JEDDAH: As part of its efforts to contain the coronavirus disease (COVID-19) pandemic, Saudi Arabia has launched a set of different applications and improved some existing ones to provide various health care services to its residents.
During the Riyadh Global Digital Health Summit that took place earlier in August, Saudi Minister of Health Dr. Tawfiq Al-Rabiah said that pandemic preparedness and digital health have been key priorities for the Kingdom and that technology has been the primary weapon in the battle against COVID-19. He said that Saudi Arabia had “capitalized on many of [its] existing digital applications that offer artificial intelligence components in tackling this pandemic,” playing a fundamental role in supporting health emergency management by strengthening existing response mechanisms.
Since the beginning of the pandemic crisis, the Saudi Ministry of Health (MOH) has launched three new apps: Tetamman (Rest Assured), Tabaud (Social Distancing), and Tawakkalna, in addition to a new version of the Sehhaty app.
These apps were launched through the combined efforts of a number of relevant government agencies: the MOH, the Ministry of Interior, the Ministry of Communications, the National Information Center and other related bodies.

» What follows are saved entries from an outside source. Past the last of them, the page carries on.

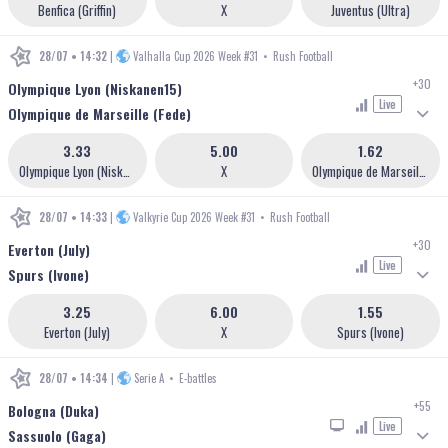
Benfica (Griffin)
X
Juventus (Ultra)
28/07 • 14:32
|
Valhalla Cup 2026 Week #31
•
Rush Football
+30
Olympique Lyon (Niskanen15)
Live
Olympique de Marseille (Fede)
3.33
5.00
1.62
Olympique Lyon (Niskanen15)
X
Olympique de Marseille (Fede)
28/07 • 14:33
|
Valkyrie Cup 2026 Week #31
•
Rush Football
+30
Everton (July)
Live
Spurs (Ivone)
3.25
6.00
1.55
Everton (July)
X
Spurs (Ivone)
28/07 • 14:34
|
Serie A
•
E-battles
+55
Bologna (Duka)
Live
Sassuolo (Gaga)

Tetamman was launched in April and developed in the early days of the pandemic to “reinforce the commitment of all persons directed to isolation and follow up on their cases.” The app allows users to book an appointment for a COVID-19 test, follow up on the results, conduct a self-assessment of their health status, manage their isolation period, access accurate educational material and more. It has helped to facilitate mass testing plans, including drive-through testing stations in 17 cities across the Kingdom, receiving over 2.7 million beneficiaries to date.
Tawakkalna, an app developed by the National Information Center and launched in April, provided a number of important services during the imposed lockdown in the Kingdom that was lifted on May 30, including a jogging permit, exit permits for emergency health conditions and temporary driving passes.
Users of the app have surpassed 7 million in the past four months, with three new services added to the app this month that included an alert status, safe gathering management and dependent care. This last feature enables parents to follow up on their children, aged 15 or under, checking on them and the areas they visit.
Moreover, users can also report COVID-19 suspected cases to help individuals receive the health care they, or others, need. The app is available in English, Arabic, Bengali, Filipino, Hindi, Indonesian and Urdu.
With the ease of curfew restrictions, the MOH launched the Tabaud app in June to help people in Saudi Arabia identify cases in proximity to them, in order to protect themselves and help curb the spread of the virus.
The Saudi Authority for Data and Artificial Intelligence, in cooperation with the MOH, launched Tabaud to notify people in crowded areas of individuals who have contracted COVID-19 within the last 14 days. It notifies users of infected individuals by sending encrypted data to smartphones running the app, using Bluetooth technology to detect nearby smartphones that also operate the app, determine the distance and notify users to take precautionary steps.
Sehhaty, another app with integrated services that was developed by a private company in cooperation with the MOH, enables users to access health information and medical e-services provided by different health organizations in the Kingdom. These include COVID-19 test appointment booking, the self-assessment test, vital signs updates, tracking prescribed medicine, and retrieving and sharing sick leaves.
It also promotes a healthy lifestyle through various features, including an integrated steps tracker with Apple HealthKit. Other systems were also activated, including the 937 health care number and the Seha and Mawid apps, which were launched in 2017, to allow users to receive medical consultation from accredited specialists and book appointments at public health centers. By September, the number of 937 calls grew to 17.73 million, while Seha app downloads exceeded 1.5 million.